» Assigned task: Nothing but the lines from the one with "Jobs (69, 2281)" down to the one with "Promote your articles (309, 2500)" should be returned, exactly and with both ends included, from the material below.

» Data records:
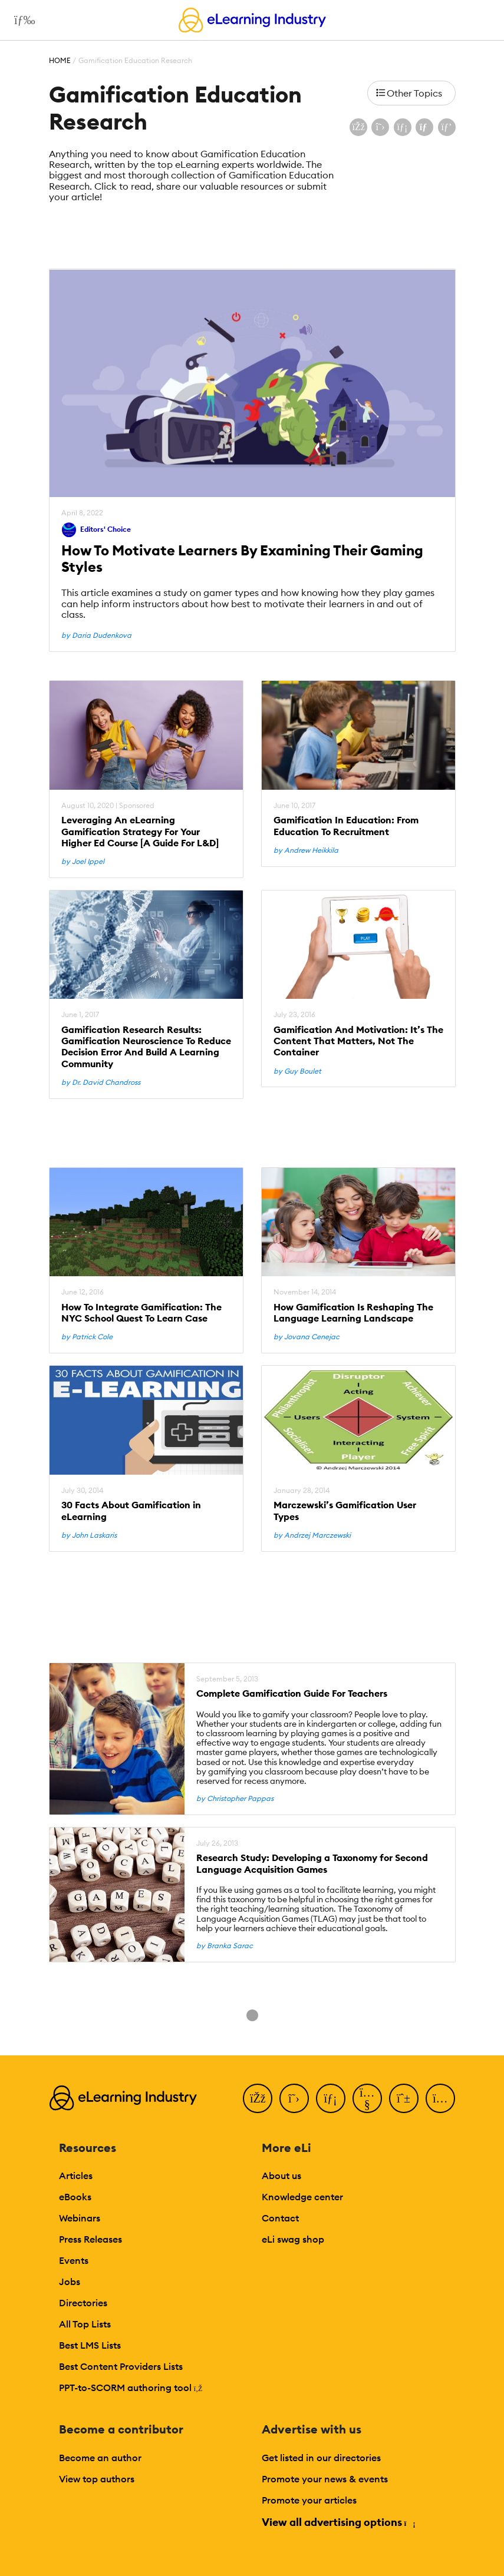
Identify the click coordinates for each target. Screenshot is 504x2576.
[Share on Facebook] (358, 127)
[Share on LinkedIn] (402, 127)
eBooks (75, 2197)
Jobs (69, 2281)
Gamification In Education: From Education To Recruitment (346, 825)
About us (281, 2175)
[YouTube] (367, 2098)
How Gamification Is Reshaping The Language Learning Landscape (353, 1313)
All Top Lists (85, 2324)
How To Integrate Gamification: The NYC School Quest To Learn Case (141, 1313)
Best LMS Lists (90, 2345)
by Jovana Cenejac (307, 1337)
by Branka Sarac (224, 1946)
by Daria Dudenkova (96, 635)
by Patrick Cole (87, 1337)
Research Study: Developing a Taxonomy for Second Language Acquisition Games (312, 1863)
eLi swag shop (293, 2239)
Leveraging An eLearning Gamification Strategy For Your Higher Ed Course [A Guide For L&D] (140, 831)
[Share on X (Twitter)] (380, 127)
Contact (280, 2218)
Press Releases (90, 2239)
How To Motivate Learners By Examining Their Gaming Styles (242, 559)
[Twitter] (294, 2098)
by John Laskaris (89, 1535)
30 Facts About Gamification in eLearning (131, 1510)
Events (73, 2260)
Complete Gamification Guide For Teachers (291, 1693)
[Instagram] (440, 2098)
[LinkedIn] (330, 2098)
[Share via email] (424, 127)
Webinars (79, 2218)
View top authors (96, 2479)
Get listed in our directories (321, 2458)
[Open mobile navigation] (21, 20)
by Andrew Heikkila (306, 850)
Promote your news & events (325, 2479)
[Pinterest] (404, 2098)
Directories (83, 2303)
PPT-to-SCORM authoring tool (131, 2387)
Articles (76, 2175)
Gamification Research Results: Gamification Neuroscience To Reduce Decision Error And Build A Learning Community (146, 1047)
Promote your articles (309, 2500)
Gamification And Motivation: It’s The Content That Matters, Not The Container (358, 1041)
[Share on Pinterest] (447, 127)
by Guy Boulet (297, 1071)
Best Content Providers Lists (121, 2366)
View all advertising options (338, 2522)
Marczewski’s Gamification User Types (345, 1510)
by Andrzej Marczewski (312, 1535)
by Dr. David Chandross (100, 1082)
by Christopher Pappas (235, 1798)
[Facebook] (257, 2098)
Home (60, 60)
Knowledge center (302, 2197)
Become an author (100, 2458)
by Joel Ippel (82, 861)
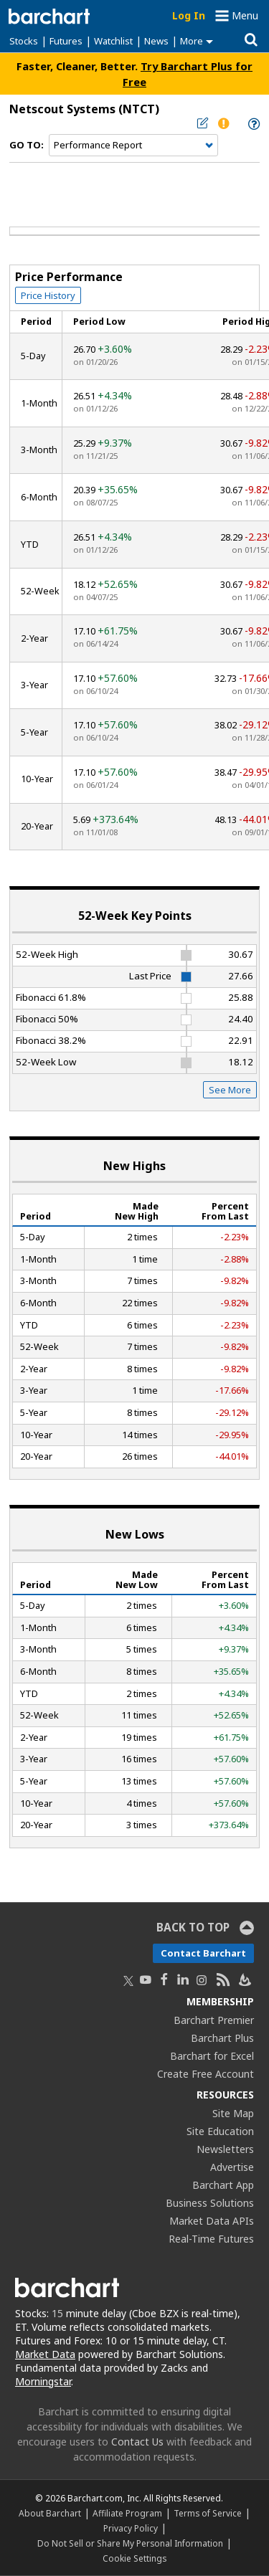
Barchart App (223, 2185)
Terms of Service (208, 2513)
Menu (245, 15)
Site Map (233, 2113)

==

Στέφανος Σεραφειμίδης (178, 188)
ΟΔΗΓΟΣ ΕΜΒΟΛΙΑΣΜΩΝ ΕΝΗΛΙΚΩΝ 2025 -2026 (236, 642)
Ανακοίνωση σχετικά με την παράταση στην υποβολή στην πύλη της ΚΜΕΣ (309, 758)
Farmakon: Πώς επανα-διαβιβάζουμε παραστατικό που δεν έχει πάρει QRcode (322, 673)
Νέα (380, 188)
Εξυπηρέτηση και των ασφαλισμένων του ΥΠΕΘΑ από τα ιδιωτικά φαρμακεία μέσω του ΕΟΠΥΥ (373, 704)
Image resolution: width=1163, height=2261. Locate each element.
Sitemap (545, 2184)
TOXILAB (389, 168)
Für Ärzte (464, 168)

» Your response:
Jobs (69, 2281)
Gamification In Education: From Education To Recruitment (346, 825)
About us (281, 2175)
[YouTube] (367, 2098)
How Gamification Is Reshaping The Language Learning Landscape (353, 1313)
All Top Lists (85, 2324)
How To Integrate Gamification: The NYC School Quest To Learn Case (141, 1313)
Best LMS Lists (90, 2345)
by Jovana Cenejac (307, 1337)
by Branka Sarac (224, 1946)
by Daria Dudenkova (96, 635)
by Patrick Cole (87, 1337)
Research Study: Developing a Taxonomy for Second Language Acquisition Games (312, 1863)
eLi swag shop (293, 2239)
Leveraging An eLearning Gamification Strategy For Your Higher Ed Course [A Guide For L&D] (140, 831)
[Share on X (Twitter)] (380, 127)
Contact (280, 2218)
Press Releases (90, 2239)
How To Motivate Learners By Examining Their Gaming Styles (242, 559)
[Twitter] (294, 2098)
by John Laskaris (89, 1535)
30 Facts About Gamification in eLearning (131, 1510)
Events (73, 2260)
Complete Gamification Guide For Teachers (291, 1693)
[Instagram] (440, 2098)
[LinkedIn] (330, 2098)
[Share via email] (424, 127)
Webinars (79, 2218)
View top authors (96, 2479)
Get listed in our directories (321, 2458)
[Open mobile navigation] (21, 20)
by Andrew Heikkila (306, 850)
Promote your news & events (325, 2479)
[Pinterest] (404, 2098)
Directories (83, 2303)
PPT-to-SCORM authoring tool (131, 2387)
Articles (76, 2175)
Gamification Research Results: Gamification Neuroscience To Reduce Decision Error And Build A Learning Community (146, 1047)
Promote your articles (309, 2500)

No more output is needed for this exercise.